One thing I haven’t evaluated is how these models do when tool use is relevant. o3/o4-mini are supposed to be very good at repeatedly writing code and doing searches while working on a larger task. The evaluations I’ve discussed so far are just about “inherent” math capabilities, but surely these tool-based workflows are useful for some math tasks.
Indeed, just before posting, I saw mathematician Daniel Litt commenting to this effect:
That’s as good a summary as I could hope to give about the value they offer to working mathematicians. If you’re not doing research math, you might even get your hopes up a bit higher—so long as you’re willing and able to check their work.
Where Are We Going?
I was struck by this chart from a researcher at OpenAI.
Because, isn’t that logarithmic? Or, more qualitatively, it seems clear that o1 was a big step up over the GPTs. There was clearly an innovation around combining RL for math problems with a base LLM. But the difference between o3/o4-mini and o1 seems like squeezing more juice out of the same lemon—from 70% to 90%, as it were—rather than starting on a whole new fruit.
The optimistic case would be “shut up and scale”: we can keep stacking OOMs, and research-level math is somewhere out there, up and to the right. But another researcher at OpenAI had this to say, trying to deflate some of the hype from someone claiming OpenAI had “solved math”:
“More research” doesn’t sound like scale. I read this as Brown saying that the next leg up on math performance is not obviously in sight.
Beyond math, I found it notable that OpenAI announced their Pioneers Program, which will focus on creating domain-specific evaluations and fine-tuning reasoning models in these domains. That makes sense to me in terms of evolving how we evaluate AI systems, as I’ve written. But it also may mean that OpenAI will be placing less relative emphasis on math capabilities going forward.
So, we may be in for a bit of a lull—though I say this half just to jinx Claude 4.0 into posting a surprising USAMO score or AlphaProof into getting a public release. Become complacent at your own risk!
OpenAI has previously reported higher scores on FrontierMath from internal evaluations: as high as 32% for o3-mini-high. I think the best explanation for these higher numbers is that OpenAI has better tools for eliciting performance from their models, maybe including having the models “think” for longer. I didn’t see any updated FrontierMath numbers with their latest release, but it seems reasonable to assume the elicitation gap is roughly the same from model to model, so maybe we shouldn’t expect a substantially different trend.
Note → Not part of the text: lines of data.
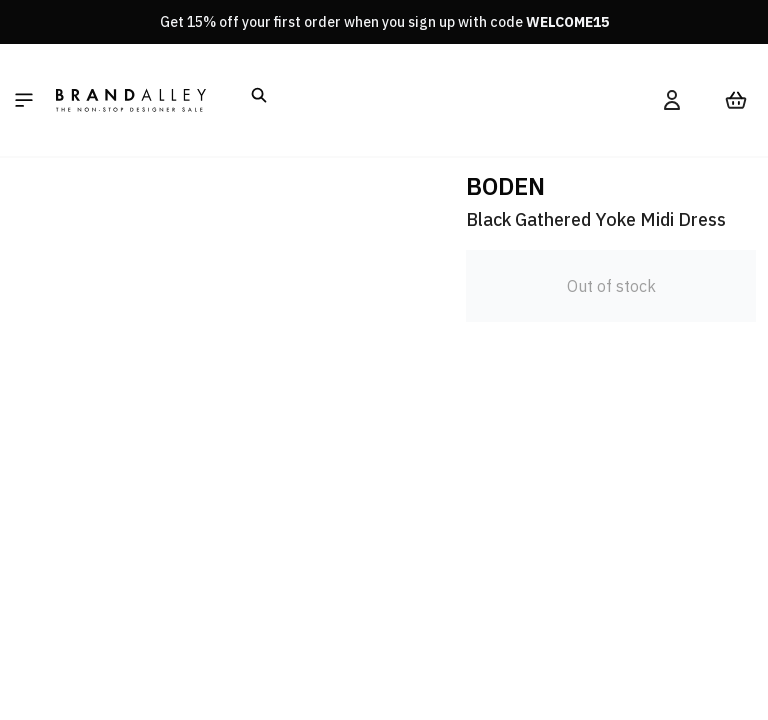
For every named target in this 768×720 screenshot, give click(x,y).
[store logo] (131, 100)
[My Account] (672, 100)
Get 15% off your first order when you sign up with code (384, 22)
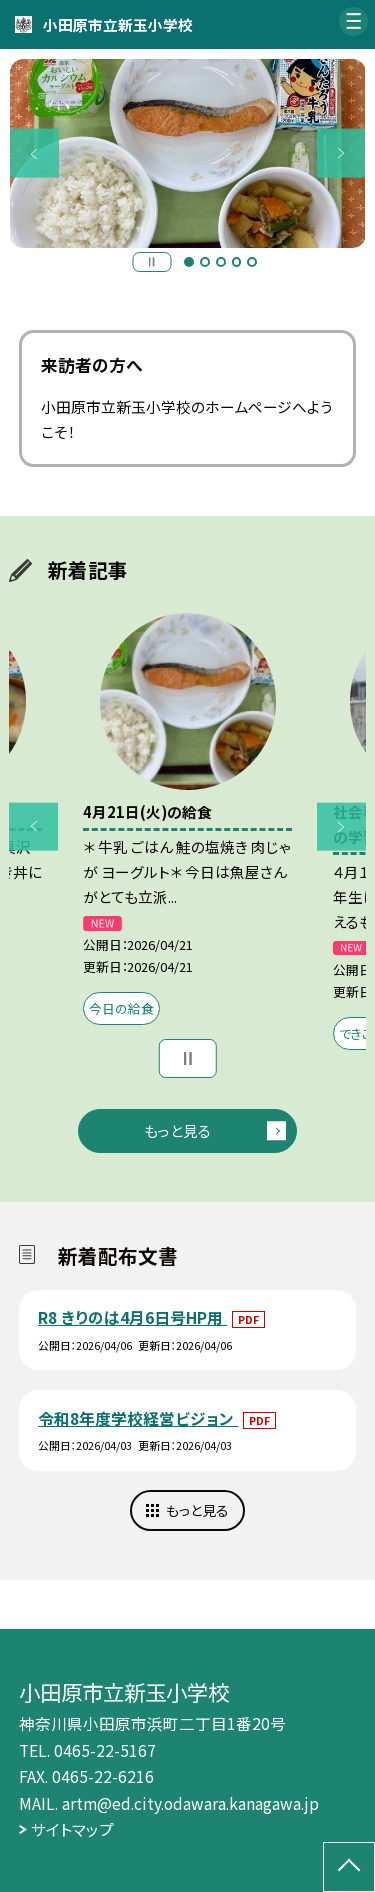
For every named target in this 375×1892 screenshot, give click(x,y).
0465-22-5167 (105, 1750)
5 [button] (252, 262)
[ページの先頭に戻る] (349, 1867)
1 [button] (189, 262)
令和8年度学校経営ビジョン (138, 1418)
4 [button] (237, 262)
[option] (188, 154)
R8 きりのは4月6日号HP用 (132, 1317)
In previous posts I had been using ChatGPT for these experiments. However, the ChatGPT interface for o3 and o4-mini-high now has code and search tools automatically enabled. You can disable them, but the subsequent performance on math problems appears to be significantly degraded. Maybe the ChatGPT system prompt encourages the model to use these tools, so when they are disabled it is somehow confused about what to do; I don’t know. I’ve switched to using the API for now, which doesn’t seem to expect tools by default. I mention this just in case it helps anyone else in their own explorations.
I’m pretty sure that 2024 IMO P1 is within its reach, and we know it can sometimes get 2025 USAMO P5, since it did 1/4 times on MathArena. It just so happens that it got both wrong in this sample.